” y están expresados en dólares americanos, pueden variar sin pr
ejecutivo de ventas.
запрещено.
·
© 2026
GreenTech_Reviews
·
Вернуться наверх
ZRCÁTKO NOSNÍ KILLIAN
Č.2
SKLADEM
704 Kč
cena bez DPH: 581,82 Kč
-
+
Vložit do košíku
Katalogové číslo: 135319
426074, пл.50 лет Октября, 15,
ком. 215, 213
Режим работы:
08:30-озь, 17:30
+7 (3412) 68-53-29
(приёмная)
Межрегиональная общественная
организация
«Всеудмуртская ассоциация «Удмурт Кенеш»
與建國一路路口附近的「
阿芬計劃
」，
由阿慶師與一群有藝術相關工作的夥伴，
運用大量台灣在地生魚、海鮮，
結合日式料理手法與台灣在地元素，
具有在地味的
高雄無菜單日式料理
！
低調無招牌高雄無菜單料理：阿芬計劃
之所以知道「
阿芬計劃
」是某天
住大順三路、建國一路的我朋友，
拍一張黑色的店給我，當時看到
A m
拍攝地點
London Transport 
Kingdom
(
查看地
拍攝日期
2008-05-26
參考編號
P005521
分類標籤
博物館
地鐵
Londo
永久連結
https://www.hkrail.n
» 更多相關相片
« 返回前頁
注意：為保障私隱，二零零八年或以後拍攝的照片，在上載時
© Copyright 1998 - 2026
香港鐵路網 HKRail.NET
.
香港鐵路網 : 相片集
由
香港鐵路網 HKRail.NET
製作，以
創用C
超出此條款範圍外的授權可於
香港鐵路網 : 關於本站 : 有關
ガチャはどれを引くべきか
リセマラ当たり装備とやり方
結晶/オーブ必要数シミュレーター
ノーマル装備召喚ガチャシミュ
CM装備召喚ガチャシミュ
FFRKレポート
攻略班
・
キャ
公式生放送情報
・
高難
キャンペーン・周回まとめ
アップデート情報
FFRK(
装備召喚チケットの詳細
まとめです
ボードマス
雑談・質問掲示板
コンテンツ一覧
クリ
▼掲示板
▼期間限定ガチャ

◇ ◇ ◇ ◇ ◇ ◇ ◇

Each line of the data must be returned exactly.

” y están expresados en dólares americanos, pueden variar sin pr
ejecutivo de ventas.
запрещено.
·
© 2026
GreenTech_Reviews
·
Вернуться наверх
ZRCÁTKO NOSNÍ KILLIAN
Č.2
SKLADEM
704 Kč
cena bez DPH: 581,82 Kč
-
+
Vložit do košíku
Katalogové číslo: 135319
426074, пл.50 лет Октября, 15,
ком. 215, 213
Режим работы:
08:30-озь, 17:30
+7 (3412) 68-53-29
(приёмная)
Межрегиональная общественная
организация
«Всеудмуртская ассоциация «Удмурт Кенеш»
與建國一路路口附近的「
阿芬計劃
」，
由阿慶師與一群有藝術相關工作的夥伴，
運用大量台灣在地生魚、海鮮，
結合日式料理手法與台灣在地元素，
具有在地味的
高雄無菜單日式料理
！
低調無招牌高雄無菜單料理：阿芬計劃
之所以知道「
阿芬計劃
」是某天
住大順三路、建國一路的我朋友，
拍一張黑色的店給我，當時看到
A m
拍攝地點
London Transport 
Kingdom
(
查看地
拍攝日期
2008-05-26
參考編號
P005521
分類標籤
博物館
地鐵
Londo
永久連結
https://www.hkrail.n
» 更多相關相片
« 返回前頁
注意：為保障私隱，二零零八年或以後拍攝的照片，在上載時
© Copyright 1998 - 2026
香港鐵路網 HKRail.NET
.
香港鐵路網 : 相片集
由
香港鐵路網 HKRail.NET
製作，以
創用C
超出此條款範圍外的授權可於
香港鐵路網 : 關於本站 : 有關
ガチャはどれを引くべきか
リセマラ当たり装備とやり方
結晶/オーブ必要数シミュレーター
ノーマル装備召喚ガチャシミュ
CM装備召喚ガチャシミュ
FFRKレポート
攻略班
・
キャ
公式生放送情報
・
高難
キャンペーン・周回まとめ
アップデート情報
FFRK(
装備召喚チケットの詳細
まとめです
ボードマス
雑談・質問掲示板
コンテンツ一覧
クリ
▼掲示板
▼期間限定ガチャ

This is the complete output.